Task statement – Output all the records word for word. Drop the pictures.
Segment Start: Dataset
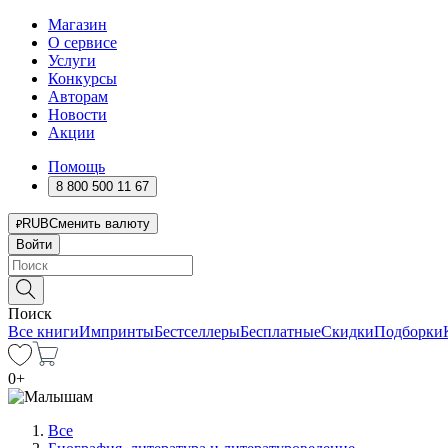
Магазин
О сервисе
Услуги
Конкурсы
Авторам
Новости
Акции
Помощь
8 800 500 11 67
RUB
Сменить валюту
Войти
Поиск
Все книги
Импринты
Бестселлеры
Бесплатные
Скидки
Подборки
0
+
Все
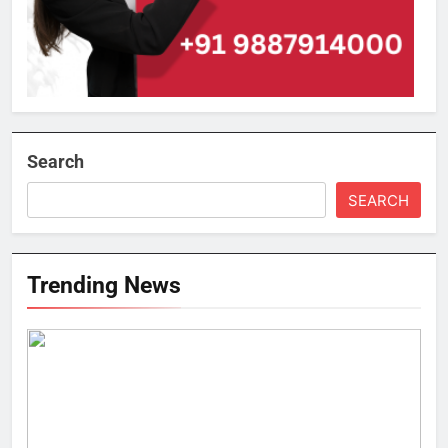
Search
SEARCH
Trending News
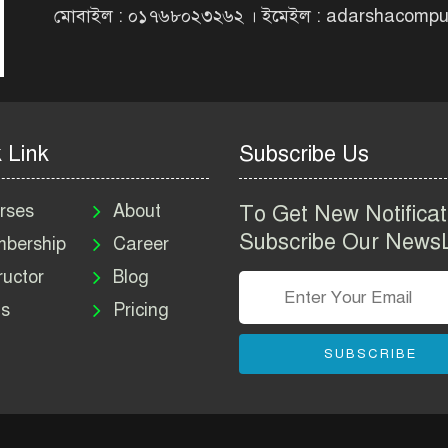
মোবাইল : ০১৭৬৮০২৩২৬২ । ইমেইল : adarshacomp
 Link
Subscribe Us
rses
About
To Get New Notificat
Subscribe Our NewsL
bership
Career
ructor
Blog
s
Pricing
SUBSCRIBE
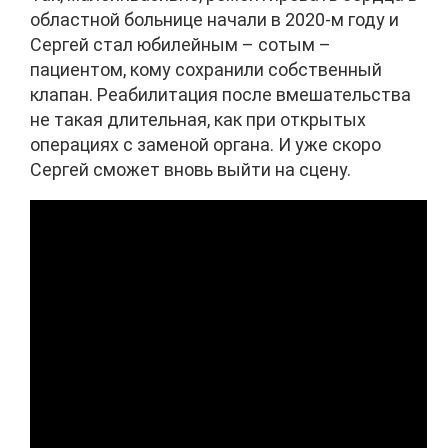
областной больнице начали в 2020-м году и
Сергей стал юбилейным – сотым –
пациентом, кому сохранили собственный
клапан. Реабилитация после вмешательства
не такая длительная, как при открытых
операциях с заменой органа. И уже скоро
Сергей сможет вновь выйти на сцену.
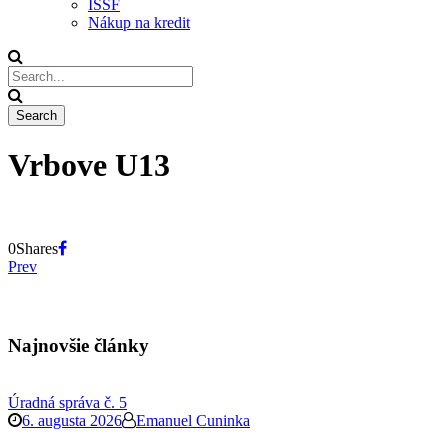
ISSF
Nákup na kredit
Vrbove U13
0
Shares
Prev
Najnovšie články
Úradná správa č. 5
6. augusta 2026
Emanuel Cuninka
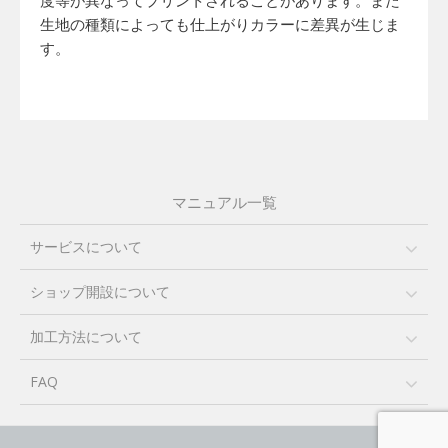
度等が異なってプリントされることがあります。また
生地の種類によっても仕上がりカラーに差異が生じま
す。
マニュアル一覧
サービスについて
ショップ開設について
加工方法について
FAQ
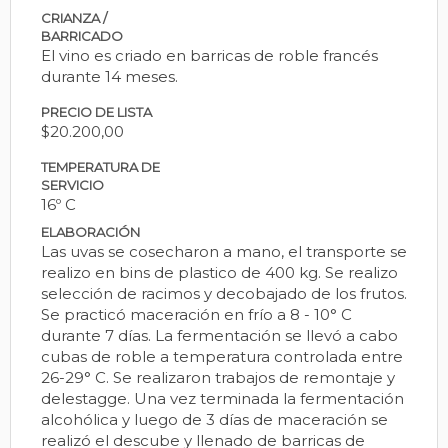
CRIANZA /
BARRICADO
El vino es criado en barricas de roble francés
durante 14 meses.
PRECIO DE LISTA
$20.200,00
TEMPERATURA DE
SERVICIO
16º C
ELABORACIÓN
Las uvas se cosecharon a mano, el transporte se
realizo en bins de plastico de 400 kg. Se realizo
selección de racimos y decobajado de los frutos.
Se practicó maceración en frío a 8 - 10° C
durante 7 días. La fermentación se llevó a cabo
cubas de roble a temperatura controlada entre
26-29° C. Se realizaron trabajos de remontaje y
delestagge. Una vez terminada la fermentación
alcohólica y luego de 3 días de maceración se
realizó el descube y llenado de barricas de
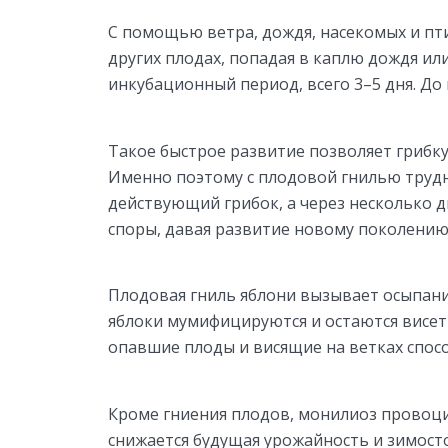
С помощью ветра, дождя, насекомых и пти
других плодах, попадая в каплю дождя ил
инкубационный период, всего 3–5 дня. До
Такое быстрое развитие позволяет грибк
Именно поэтому с плодовой гнилью труд
действующий грибок, а через несколько д
споры, давая развитие новому поколению
Плодовая гниль яблони вызывает осыпан
яблоки мумифицируются и остаются висет
опавшие плоды и висящие на ветках спос
Кроме гниения плодов, монилиоз провоци
снижается будущая урожайность и зимост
Segment End: Dataset
Expected answer –
Магазин
О сервисе
Услуги
Конкурсы
Авторам
Новости
Акции
Помощь
8 800 500 11 67
RUB
Сменить валюту
Войти
Поиск
Все книги
Импринты
Бестселлеры
Бесплатные
Скидки
Подборки
0
+
Все
Search
SEARCH
Trending News
মোবাইল : ০১৭৬৮০২৩২৬২ । ইমেইল : adarshacomp
 Link
Subscribe Us
rses
About
To Get New Notificat
Subscribe Our NewsL
bership
Career
ructor
Blog
s
Pricing
SUBSCRIBE
областной больнице начали в 2020-м году и
Сергей стал юбилейным – сотым –
пациентом, кому сохранили собственный
клапан. Реабилитация после вмешательства
не такая длительная, как при открытых
операциях с заменой органа. И уже скоро
Сергей сможет вновь выйти на сцену.
ISSF
Nákup na kredit
Vrbove U13
0
Shares
Prev
Najnovšie články
Úradná správa č. 5
6. augusta 2026
Emanuel Cuninka
度等が異なってプリントされることがあります。また
生地の種類によっても仕上がりカラーに差異が生じま
す。
マニュアル一覧
サービスについて
ショップ開設について
加工方法について
FAQ
CRIANZA /
BARRICADO
El vino es criado en barricas de roble francés
durante 14 meses.
PRECIO DE LISTA
$20.200,00
TEMPERATURA DE
SERVICIO
16º C
ELABORACIÓN
Las uvas se cosecharon a mano, el transporte se
realizo en bins de plastico de 400 kg. Se realizo
selección de racimos y decobajado de los frutos.
Se practicó maceración en frío a 8 - 10° C
durante 7 días. La fermentación se llevó a cabo
cubas de roble a temperatura controlada entre
26-29° C. Se realizaron trabajos de remontaje y
delestagge. Una vez terminada la fermentación
alcohólica y luego de 3 días de maceración se
realizó el descube y llenado de barricas de
С помощью ветра, дождя, насекомых и пти
других плодах, попадая в каплю дождя ил
инкубационный период, всего 3–5 дня. До
Такое быстрое развитие позволяет грибк
Именно поэтому с плодовой гнилью труд
действующий грибок, а через несколько д
споры, давая развитие новому поколению
Плодовая гниль яблони вызывает осыпан
яблоки мумифицируются и остаются висет
опавшие плоды и висящие на ветках спос
Кроме гниения плодов, монилиоз провоци
снижается будущая урожайность и зимост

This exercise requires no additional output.